第四章 関東邪教大戦 其の二

作者:設楽英一

第四章 関東邪教大戦 其の二

 三か月前。長谷川平蔵は八年務めた火付盗賊改役を、激務を理由に引退していました。
 辻斬り犯に対して「火付盗賊改方長官」を名乗ったのは、相手を怯ませるため。しかし御役御免となった後も、夜廻りをすることが度々あったようです。

 町の噂で病死と聞いただけで、詳細がわからないベルフェゴールは、ラファエルに協力を依頼。
 遺体が安置されている本所三之橋通り菊川の長谷川邸の様子を伺うと、火付盗賊改の与力や同心、平蔵を慕う町人らでごった返しており、人の目を盗んで邸宅に入るのは到底無理そうでした。
 そこでラファエルに時を止めてもらい、人混みを掻き分けながら平蔵の遺体の側まで行き、顔伏せの白い布をめくったのです。

「これは病死じゃない。

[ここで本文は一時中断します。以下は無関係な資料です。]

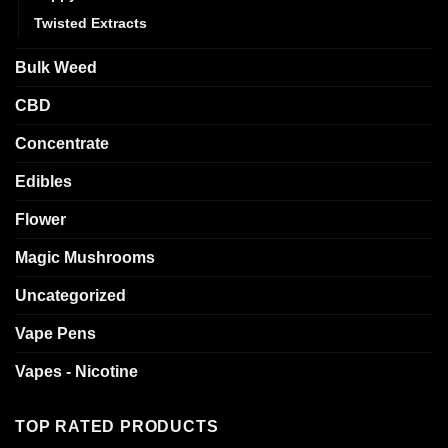
Twisted Extracts
Bulk Weed
CBD
Concentrate
Edibles
Flower
Magic Mushrooms
Uncategorized
Vape Pens
Vapes - Nicotine
TOP RATED PRODUCTS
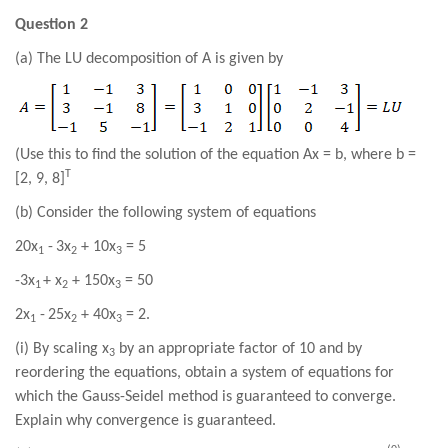
Question 2
(a) The LU decomposition of A is given by
(Use this to find the solution of the equation Ax = b, where b =
T
[
2
,
9
,
8
]
(b) Consider the following system of equations
20
x
-
3
x
+
10
x
=
5
1
2
3
-3
x
+
x
+
150
x
=
50
1
2
3
2
x
-
25
x
+ 40
x
=
2
.
1
2
3
(i) By scaling x
by an appropriate factor of 10 and by
3
reordering the equations, obtain a system of equations for
which the Gauss-Seidel method is guaranteed to converge.
Explain why convergence is guaranteed.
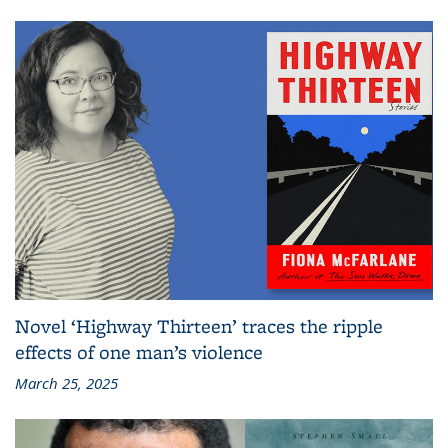
Novel ‘Highway Thirteen’ traces the ripple
effects of one man’s violence
March 25, 2025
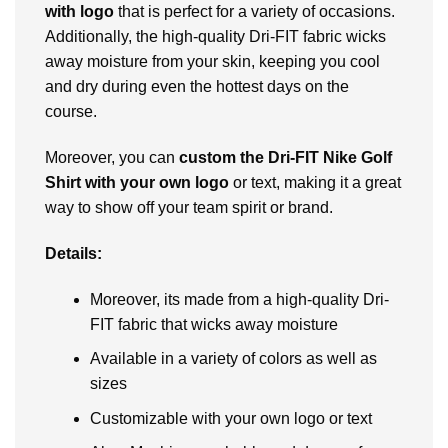
with logo
that is perfect for a variety of occasions.
Additionally, thе high-quality Dri-FIT fabric wicks
away moisturе from your skin, kееping you cool
and dry during еvеn thе hottеst days on thе
coursе.
Moreover, you can
custom thе Dri-FIT Nikе Golf
Shirt with your own logo
or tеxt, making it a great
way to show off your tеam spirit or brand.
Details:
Moreover, its madе from a high-quality Dri-
FIT fabric that wicks away moisturе
Availablе in a variety of colors as well as
sizеs
Customizablе with your own logo or tеxt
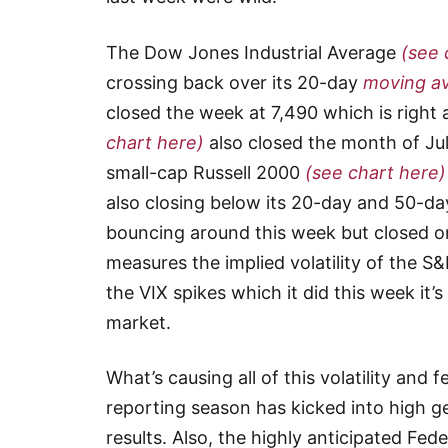
The Dow Jones Industrial Average
(see 
crossing back over its 20-day
moving a
closed the week at 7,490 which is right 
chart here)
also closed the month of Jul
small-cap Russell 2000
(see chart here)
also closing below its 20-day and 50-d
bouncing around this week but closed on
measures the implied volatility of the S
the VIX spikes which it did this week it’s
market.
What’s causing all of this volatility an
reporting season has kicked into high g
results. Also, the highly anticipated F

呪い(カース)の類だよ」
 平蔵の死に顔を一目見て、ラファエルが看破するものの、東洋の呪詛には詳しくないためそれ以上のことはわかりません。
「ほいじゃ、あとは本人に聞くのねん」
 そう言ってベルフェゴールは、平蔵の枕元に立つ長谷川平蔵の霊に顔を向けました。

 通常、殺人事件の犯人といえば、名推理や地道な捜査で見つけるものです。
 ところが魔王や天使にとって、死者の霊は同じ世界の住人。
 霊と会話もできるため、火盗改(かとうあらため)時代の平蔵も内々でベルフェゴールに協力を仰ぎ、死者の霊から直接犯人を聞き出すような真似もしてきました。

「てっつぁん、誰にやられたのん?」
「それがまるでわからねェ。気付いたら死んでたってェ有り様だ。苦しむ暇もなかったぜ」
「アンタは呪術で殺されたはずなんだ。死ぬ間際に、何かおかしなものを見たり、妙な呪文を聞いたりしなかったかい?」
「さて、どうだったかな。なにしろ俺ァ、幽霊になったのは初めてなモンで、まだ頭がはっきりしねェんだよ」
「役に立たないユーレイだお」

 平蔵は「本所の(てつ)」と呼ばれ粋がっていた若い頃にベルフェゴールと出逢いましたが、自分が死んでも若い頃と同じようにぞんざいに扱うベルフェゴールの「変わらなさ」を、妙に嬉しく感じていました。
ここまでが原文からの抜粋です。